国民健康保険より保険料を安く抑えられる場合がある

任意継続で保険に加入をすると、会社と折半だった健康保険が全額自己負担になりますが、それでも国民健康保険より安く抑えられることがあります。

保険料は、退職時の標準報酬月額か、加入者全体の標準報酬月額を平均したものを比べ、どちらか低いほうに保険料率を掛けた金額の全額になります。

任意継続被保険者の標準報酬月額には上限があるため、高所得者ほど任意継続を選んだ方が有利になります。任意継続の詳しい保険料は、加入している健康保険に確認してみましょう。

健康保険の無加入状態を回避できる

再就職の予定があったとしても、実際に入社するまでの健康保険未加入の期間に、もしケガや病気をしたら医療費が全額自己負担になってしまいます。それは扶養として今まで健康保険に加入していた配偶者や家族も同様です。

しかし、任意継続により被保険者1人分の保険料で、今まで通り扶養家族に健康保険が適用されます。

会社の健康保険組合のサービスが利用できる

加入している健康保険によって異なることもありますが、任意継続することによって、退職後であっても会社の保養所が利用できたり、人間ドッグの受診補助を受けることができる場合があります。

健康保険の任意継続のデメリット

健康保険の任意継続を選択すると、デメリットになりうる部分もあります。

保険料は全額自己負担

保険料は収入の有無に関わらず、全額自己負担です。会社員時代であれば、会社が折半してくれたのが全額負担になるので、保険料が高く感じます。

任意継続よりも安い保険料になる場合がある

保険加入の選択は、任意継続と国民健康保険のみ、ということはありません。場合によっては、国民健康保険や任意継続よりも保険料が安くなる場合があります。

まずひとつが、家族の扶養に入るケースです。家族が他の健康保険の被保険者である場合、被扶養者として健康保険に加入することができます。ただし、扶養に入るには、年収130万円(60歳以上は年収180万円)未満などの条件があります。

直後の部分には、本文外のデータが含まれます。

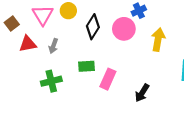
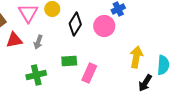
yellow arrow: (158, 40) -> (136, 57), moved
black arrow: (142, 93) -> (145, 83), moved

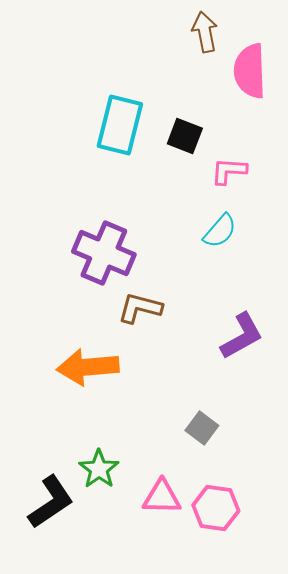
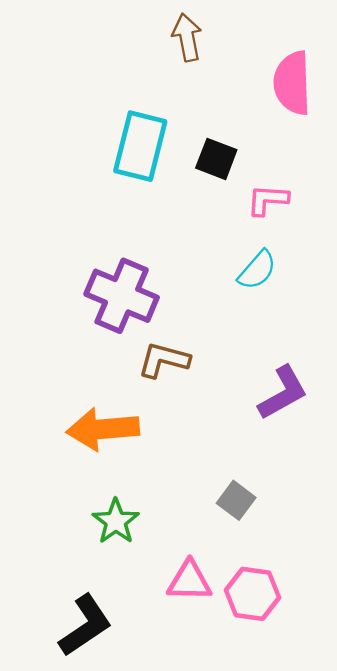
brown arrow: (205, 32) -> (187, 37), moved
green star: (99, 469) -> (116, 521), moved
black L-shape: (51, 502) -> (85, 625), moved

また、もうひとつは、該当する人は多くはありませんが、厚生労働省認可の特定健保組合に一定期間加入していたケースです。その場合、特例退職者医療制度により、後期高齢者医療制度に加入するまで在職者と同等の保健給付を受けることができます。なお、保険料は健保組合により異なります。

自己都合で辞めることはできない

任意継続は2年間継続し、保険料は収入の有無にかかわらず基本的に変わりません。途中で、国民健康保険に切り替えたい、家族の健康保険の扶養に入るといった理由で辞めることは原則できないので注意しましょう。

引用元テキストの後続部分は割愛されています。